I admitted to a girlfriend once I was struggling with depression. She dumped me.
I hate the rhetoric saying that men need to talk more. We should be saying instead how can we improve men's lives.
I'm 56, and have had thoughts about suicide now for the last few months after having a stroke. My entire right side is numb, from face to feet, and it's affected many other things about my health. I essentially spend 2-3 days out of every week completely unable to do anything but moan in bed with the discomfort. I lost my last job which I'd had for a year and a half, gotten hired full time in January because I had perfect attendance.
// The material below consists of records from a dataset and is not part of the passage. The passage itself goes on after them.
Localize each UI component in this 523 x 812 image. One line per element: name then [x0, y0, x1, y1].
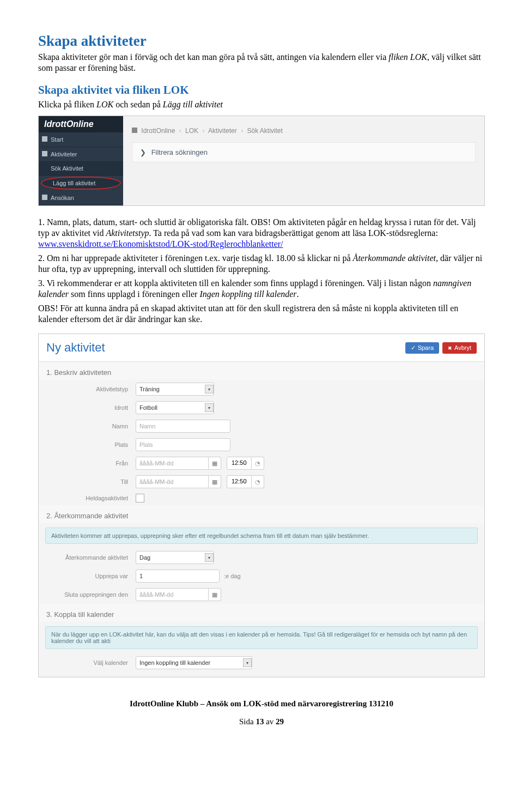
sidebar-item-ansokan[interactable]: Ansökan — [39, 191, 123, 205]
sidebar-sub-label: Lägg till aktivitet — [53, 180, 95, 186]
section-1-heading: 1. Beskriv aktiviteten — [39, 362, 484, 380]
page-a: Sida — [239, 717, 256, 726]
breadcrumb-item: Sök Aktivitet — [247, 127, 282, 135]
row-heldag: Heldagsaktivitet — [39, 491, 484, 505]
sidebar-item-label: Ansökan — [51, 195, 74, 201]
row-fran: Från åååå-MM-dd ▦ 12:50 ◔ — [39, 454, 484, 472]
section-heading: Skapa aktivitet via fliken LOK — [38, 83, 485, 97]
info-aterkommande: Aktiviteten kommer att upprepas, upprepn… — [45, 528, 478, 544]
info-kalender: När du lägger upp en LOK-aktivitet här, … — [45, 626, 478, 649]
p1-b: Aktivitetstyp — [106, 228, 149, 238]
row-namn: Namn Namn — [39, 417, 484, 435]
sidebar-sub-label: Sök Aktivitet — [51, 165, 83, 172]
input-namn[interactable]: Namn — [136, 420, 230, 433]
label-aktivitetstyp: Aktivitetstyp — [46, 386, 136, 392]
calendar-icon[interactable]: ▦ — [209, 475, 221, 488]
row-aktivitetstyp: Aktivitetstyp Träning ▾ — [39, 380, 484, 398]
p2-b: Återkommande aktivitet — [353, 253, 436, 263]
intro-paragraph: Skapa aktiviteter gör man i förväg och d… — [38, 52, 485, 74]
calendar-icon[interactable]: ▦ — [209, 457, 221, 470]
select-idrott[interactable]: Fotboll ▾ — [136, 401, 214, 414]
chevron-down-icon: ▾ — [243, 658, 252, 667]
breadcrumb-item[interactable]: Aktiviteter — [208, 127, 237, 135]
input-till-date[interactable]: åååå-MM-dd — [136, 475, 209, 488]
paragraph-4: OBS! För att kunna ändra på en skapad ak… — [38, 303, 485, 325]
label-upprepa: Upprepa var — [46, 573, 136, 579]
select-aterkommande[interactable]: Dag ▾ — [136, 551, 214, 564]
p3-e: . — [297, 289, 299, 299]
breadcrumb-separator: › — [200, 127, 206, 135]
input-sluta-date[interactable]: åååå-MM-dd — [136, 588, 209, 601]
row-plats: Plats Plats — [39, 435, 484, 454]
intro-text-1: Skapa aktiviteter gör man i förväg och d… — [38, 52, 388, 62]
lok-rules-link[interactable]: www.svenskidrott.se/Ekonomisktstod/LOK-s… — [38, 239, 283, 249]
logo: IdrottOnline — [39, 116, 123, 132]
sidebar-item-start[interactable]: Start — [39, 132, 123, 147]
label-plats: Plats — [46, 441, 136, 448]
home-icon — [132, 128, 137, 133]
breadcrumb-item[interactable]: LOK — [185, 127, 198, 135]
p3-a: 3. Vi rekommenderar er att koppla aktivi… — [38, 278, 433, 288]
chevron-down-icon: ▾ — [205, 403, 214, 412]
p3-c: som finns upplagd i föreningen eller — [69, 289, 199, 299]
select-value: Träning — [139, 386, 160, 392]
row-idrott: Idrott Fotboll ▾ — [39, 398, 484, 417]
sub-text-b: LOK — [96, 100, 113, 109]
label-valj-kalender: Välj kalender — [46, 659, 136, 666]
sidebar-sub-lagg-till[interactable]: Lägg till aktivitet — [41, 177, 121, 190]
breadcrumb: IdrottOnline › LOK › Aktiviteter › Sök A… — [132, 124, 476, 142]
cancel-button[interactable]: Avbryt — [442, 342, 477, 354]
label-namn: Namn — [46, 423, 136, 429]
sidebar-item-aktiviteter[interactable]: Aktiviteter — [39, 147, 123, 162]
sidebar-sub-sok[interactable]: Sök Aktivitet — [39, 162, 123, 175]
label-sluta: Sluta upprepningen den — [46, 591, 136, 598]
input-fran-date[interactable]: åååå-MM-dd — [136, 457, 209, 470]
check-icon — [411, 344, 416, 352]
section-sub-paragraph: Klicka på fliken LOK och sedan på Lägg t… — [38, 99, 485, 110]
filter-panel[interactable]: ❯ Filtrera sökningen — [132, 142, 476, 162]
sidebar-item-label: Start — [51, 136, 63, 143]
select-aktivitetstyp[interactable]: Träning ▾ — [136, 383, 214, 396]
calendar-icon — [42, 151, 47, 156]
input-fran-time[interactable]: 12:50 — [227, 457, 252, 470]
sub-text-c: och sedan på — [113, 100, 163, 109]
form-actions: Spara Avbryt — [405, 342, 477, 354]
select-kalender[interactable]: Ingen koppling till kalender ▾ — [136, 656, 252, 669]
sub-text-a: Klicka på fliken — [38, 100, 96, 109]
upprepa-suffix: :e dag — [220, 573, 241, 579]
close-icon — [448, 344, 452, 351]
clock-icon[interactable]: ◔ — [252, 457, 264, 470]
form-header: Ny aktivitet Spara Avbryt — [39, 334, 484, 362]
paragraph-1: 1. Namn, plats, datum, start- och slutti… — [38, 217, 485, 250]
select-value: Fotboll — [139, 404, 157, 411]
sub-text-d: Lägg till aktivitet — [163, 100, 223, 109]
chevron-down-icon: ▾ — [205, 553, 214, 562]
input-plats[interactable]: Plats — [136, 438, 230, 451]
checkbox-heldag[interactable] — [136, 494, 144, 502]
sidebar: IdrottOnline Start Aktiviteter Sök Aktiv… — [39, 116, 123, 205]
row-sluta: Sluta upprepningen den åååå-MM-dd ▦ — [39, 585, 484, 604]
p1-c: . Ta reda på vad som kan vara bidragsber… — [149, 228, 438, 238]
section-3-heading: 3. Koppla till kalender — [39, 604, 484, 622]
chevron-down-icon: ❯ — [140, 148, 146, 156]
page-number: Sida 13 av 29 — [38, 717, 485, 726]
calendar-icon[interactable]: ▦ — [209, 588, 221, 601]
chevron-down-icon: ▾ — [205, 385, 214, 393]
input-till-time[interactable]: 12:50 — [227, 475, 252, 488]
clock-icon[interactable]: ◔ — [252, 475, 264, 488]
main-panel: IdrottOnline › LOK › Aktiviteter › Sök A… — [123, 116, 484, 205]
save-label: Spara — [418, 344, 434, 351]
breadcrumb-item[interactable]: IdrottOnline — [141, 127, 175, 135]
select-value: Dag — [139, 554, 150, 561]
label-idrott: Idrott — [46, 404, 136, 411]
sidebar-item-label: Aktiviteter — [51, 151, 77, 157]
row-till: Till åååå-MM-dd ▦ 12:50 ◔ — [39, 472, 484, 491]
breadcrumb-separator: › — [177, 127, 184, 135]
page-d: 29 — [276, 717, 284, 726]
paragraph-3: 3. Vi rekommenderar er att koppla aktivi… — [38, 278, 485, 300]
row-valj-kalender: Välj kalender Ingen koppling till kalend… — [39, 653, 484, 677]
save-button[interactable]: Spara — [405, 342, 439, 354]
screenshot-nav: IdrottOnline Start Aktiviteter Sök Aktiv… — [38, 116, 485, 206]
p2-a: 2. Om ni har upprepade aktiviteter i för… — [38, 253, 353, 263]
input-upprepa[interactable]: 1 — [136, 569, 220, 583]
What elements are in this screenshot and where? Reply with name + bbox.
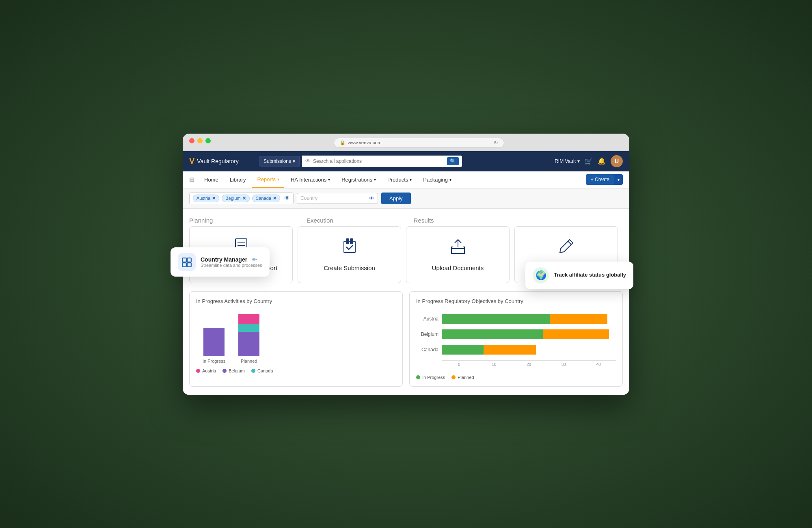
create-submission-label: Create Submission (324, 264, 375, 272)
manage-details-icon (557, 237, 575, 259)
svg-rect-3 (187, 263, 191, 267)
create-button[interactable]: + Create (586, 174, 614, 185)
svg-rect-0 (182, 258, 186, 262)
dot-minimize[interactable] (197, 138, 203, 143)
austria-row-label: Austria (416, 316, 438, 322)
edit-icon[interactable]: ✏ (252, 256, 257, 263)
submissions-dropdown[interactable]: Submissions ▾ (259, 156, 300, 167)
horiz-axis: 0 10 20 30 40 (442, 360, 616, 367)
belgium-bar-stack (442, 329, 616, 339)
main-content: Planning Execution Results (183, 209, 629, 395)
search-area: Submissions ▾ 👁 🔍 (259, 156, 462, 167)
legend-inprogress: In Progress (416, 375, 445, 380)
svg-rect-11 (350, 239, 353, 244)
austria-inprogress-bar (442, 314, 550, 324)
belgium-planned-bar (543, 329, 609, 339)
upload-icon (449, 237, 467, 259)
filter-tags-container: Austria ✕ Begium ✕ Canada ✕ 👁 (189, 193, 294, 204)
lock-icon: 🔒 (340, 140, 346, 145)
planned-bar-group: Planned (238, 312, 259, 364)
horizontal-chart-title: In Progress Regulatory Objectives by Cou… (416, 298, 616, 304)
apply-button[interactable]: Apply (381, 193, 411, 204)
cart-icon[interactable]: 🛒 (585, 157, 593, 165)
remove-begium-tag[interactable]: ✕ (242, 196, 246, 201)
secondary-navigation: ⊞ Home Library Reports ▾ HA Interactions… (183, 171, 629, 188)
svg-rect-1 (187, 258, 191, 262)
logo-text: Vault Regulatory (197, 158, 238, 164)
url-text: www.veeva.com (348, 140, 382, 145)
svg-line-13 (568, 241, 571, 245)
nav-library[interactable]: Library (225, 171, 251, 188)
rim-vault-button[interactable]: RIM Vault ▾ (555, 158, 580, 164)
country-filter-input[interactable]: Country 👁 (297, 193, 378, 204)
search-input[interactable] (313, 158, 445, 164)
svg-rect-9 (344, 241, 355, 253)
vertical-bar-chart: In Progress Activities by Country In Pro… (189, 291, 403, 387)
tag-begium: Begium ✕ (222, 195, 249, 202)
address-bar: 🔒 www.veeva.com ↻ (334, 138, 504, 148)
bell-icon[interactable]: 🔔 (598, 157, 606, 165)
nav-reports[interactable]: Reports ▾ (252, 171, 284, 188)
canada-inprogress-bar (442, 345, 484, 355)
canada-bar-stack (442, 345, 616, 355)
canada-row: Canada (416, 345, 616, 355)
filter-binoculars-icon[interactable]: 👁 (284, 195, 290, 201)
nav-home[interactable]: Home (199, 171, 223, 188)
dot-maximize[interactable] (205, 138, 211, 143)
legend-canada: Canada (251, 368, 273, 373)
nav-ha-interactions[interactable]: HA Interactions ▾ (286, 171, 335, 188)
track-affiliate-text: Track affiliate status globally (554, 272, 626, 279)
horizontal-bars: Austria Belgium (416, 311, 616, 370)
inprogress-dot (416, 375, 420, 379)
binoculars-icon: 👁 (305, 158, 311, 164)
tooltip-subtitle: Streamline data and processes (201, 263, 262, 268)
browser-chrome: 🔒 www.veeva.com ↻ (183, 134, 629, 151)
refresh-icon[interactable]: ↻ (494, 140, 498, 146)
search-button[interactable]: 🔍 (447, 157, 459, 165)
legend-austria: Austria (196, 368, 216, 373)
logo-v-icon: V (189, 156, 194, 166)
horizontal-bar-chart: In Progress Regulatory Objectives by Cou… (409, 291, 623, 387)
austria-row: Austria (416, 314, 616, 324)
remove-canada-tag[interactable]: ✕ (273, 196, 276, 201)
browser-dots (189, 138, 211, 143)
charts-area: In Progress Activities by Country In Pro… (189, 291, 623, 387)
country-manager-tooltip: Country Manager ✏ Streamline data and pr… (171, 247, 270, 277)
canada-dot (251, 369, 255, 373)
legend-belgium: Belgium (222, 368, 245, 373)
execution-header: Execution (307, 217, 414, 224)
create-dropdown-arrow[interactable]: ▾ (614, 174, 623, 185)
svg-rect-2 (182, 263, 186, 267)
country-binoculars-icon: 👁 (369, 195, 374, 201)
legend-planned: Planned (451, 375, 474, 380)
belgium-inprogress-bar (203, 328, 225, 356)
results-header: Results (414, 217, 623, 224)
austria-bar-stack (442, 314, 616, 324)
planned-label: Planned (241, 359, 257, 364)
canada-planned-bar (484, 345, 536, 355)
tooltip-title: Country Manager (201, 256, 247, 263)
globe-icon: 🌍 (533, 267, 549, 283)
remove-austria-tag[interactable]: ✕ (212, 196, 216, 201)
section-header-row: Planning Execution Results (189, 217, 623, 224)
belgium-inprogress-bar (442, 329, 543, 339)
svg-rect-10 (346, 239, 349, 244)
canada-planned-bar (238, 324, 259, 332)
create-submission-card[interactable]: Create Submission (298, 226, 401, 283)
nav-products[interactable]: Products ▾ (382, 171, 417, 188)
user-avatar[interactable]: U (611, 155, 623, 167)
belgium-row-label: Belgium (416, 331, 438, 337)
upload-documents-card[interactable]: Upload Documents (406, 226, 510, 283)
nav-registrations[interactable]: Registrations ▾ (337, 171, 381, 188)
vertical-chart-title: In Progress Activities by Country (196, 298, 396, 304)
belgium-planned-bar (238, 332, 259, 356)
dot-close[interactable] (189, 138, 194, 143)
tag-austria: Austria ✕ (193, 195, 219, 202)
country-manager-icon (178, 253, 196, 271)
apps-grid-icon[interactable]: ⊞ (189, 176, 194, 184)
filter-bar: Austria ✕ Begium ✕ Canada ✕ 👁 Country (183, 188, 629, 209)
canada-row-label: Canada (416, 347, 438, 353)
svg-rect-12 (451, 249, 464, 253)
tag-canada: Canada ✕ (252, 195, 281, 202)
nav-packaging[interactable]: Packaging ▾ (418, 171, 456, 188)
After the stroke in February, I missed a LOT of work...and though the company gave a different reason for letting me go, the timing on everything really pointed to them letting me go because I was missing so much work.
I'm not at the point where I'd actually do it...and I'm not sure I'll ever get there. Financially, I have a little income, but not enough to keep paying rent. It's more about the constant discomfort though. I've always told family that I don't want to live on machines, and I do believe in death with dignity laws.
Is ending my life towards the end of my body's capability suicide?
"These are our friends, and they decide to die."
Yup, maybe at that point you need to look inward rather than telling men to 'open up'. We're encouraged to not care about the world around us, because unless we are WORTH something, no-one cares about us at all. I'm just a poor fuck in America, and I never consider suicide ever. However, I know a LOT of guys that both joke about suicide, and talk about it with me sometimes. The biggest killer of men? Their families not appreciating them. Nothing can be more devastating to a man then chosing to spend the rest of your days with someone, having kids with them, buying a house and extremities so that life is as nice as it can be, only to be divorced. Then not only are you betrayed by your spouse, but half your shit gets taken, and you see your kids on weekends (if you luck out) and you begin to realize that you've wasted a large chunk of your adult life cultivating a life that simply doesn't exist anymore. And if your kids hate you too? I'd be surprised if that man doesn't kill himself. Fixing male suicide is fixing all the problems that come before it. Until then, I've grown accustomed to being alone. I'm terrified of family life. No thank you
I didnβt ask to be born. I should be able to leave anytime I want.
Always the same shit, people care when they are under a spotlight, stop caring as soon as the lights go out.
Men have the misfortune of being told they have to "be a man" while at the same time being told more that masculinity is bad and even being branded as toxic.
They are told to move over so women can be represented and treated equally as men while at the same time told to give women prefential treatment because of tradition.
They are told to tough it out or grow a pair while being told they have to open up their feelings and communicate more.
They are judged by the size of their paycheck or their muscles and many don't excel particularly in either.
Men have no outreach group, no calls of heroism when they say they are in pain, in fact they are mocked. They have no where to turn when they are dying inside and no we have a generation where some men are just giving up. We have a shortage of fathers and leaders and there some urban communities have been devastated by the lack of both and no one wants to admit it.
Another Ted talk along the same line is the One where Cassie Jaye talked about being a feminist researching Mens Rights Activists. If the OP post interests you, that ted talk is worth watching as well.